Ia juga berharap ada tindakan lebih tegas dan nyata dari pemerintah Indonesia di berbagai forum internasional. Menurutnya, Indonesia tidak perlu khawatir terhadap reaksi keras dari pemerintah Cina terkait langkah tersebut.
"Saya prihatin pemimpin politik dan anggota parlemen, khususnya di negara-negara Muslim seolah-olah tidak peduli dengan tindakan-tindakan mengarah kepada penghapusan etnis (genosida) di Xinjiang, Barat Daya Cina ini," katanya saat dihubungi Republika.co.id, Kamis (20/12).
Ia mengatakan hubungan ekonomi atau pemberian utang dari Pemerintah Cina seharusnya tidak menjadi penghalang bagi politisi dan anggota parlemen di negara muslim untuk mengkritisi isu muslim Uighur dan Xinjiang.

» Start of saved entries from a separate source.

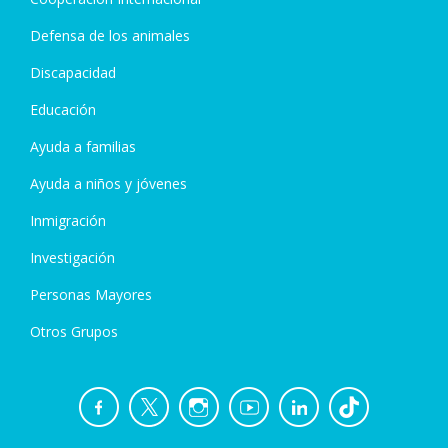
Defensa de los animales
Discapacidad
Educación
Ayuda a familias
Ayuda a niños y jóvenes
Inmigración
Investigación
Personas Mayores
Otros Grupos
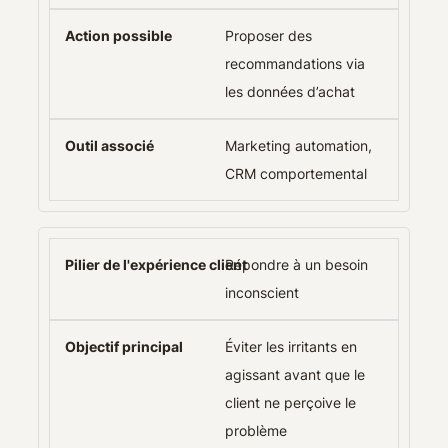
Proposer des
recommandations via
les données d’achat
Marketing automation,
CRM comportemental
Répondre à un besoin
inconscient
Éviter les irritants en
agissant avant que le
client ne perçoive le
problème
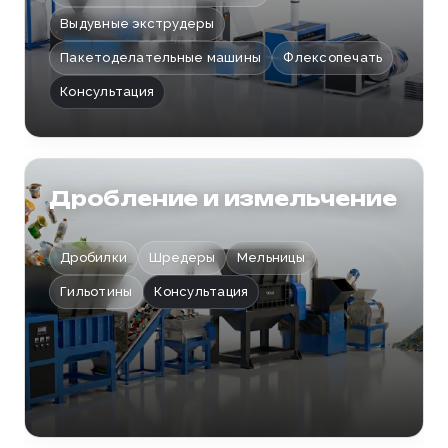
Выдувные экструдеры
Пакетоделательные машины
Флексопечать
Консультация
Дробление и измельчение
Дробилки
Шредеры
Мельницы
Гильотины
Консультация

"Kita baca bahwa Laporan-laporan kredibel yang masuk ke PBB dan organisasi HAM menyatakan sekitar 1 juta warga keturunan Muslim Uighur, Kazakh, dan minoritas muslim lainnya di Xinjiang, dipaksa mengikuti kamp-kamp reedukasi atau ditahan karena mempertahankan identitas agama dan budaya mereka," ujarnya.
Ia berharap agar Pemerintah Cina segera menghentikan kamp-kamp reedukasi dan penahanan warga Uighur. Program reedukasi antara lain meliputi pelarangan jenggot panjang, pemakaian jilbab/hijab di tempat-tempat umum, memberi nama anak dengan unsur Islam bahkan penghancuran masjid.
"Pelarangan-pelarangan seperti ini tidak bisa diterima akal sehat," katanya.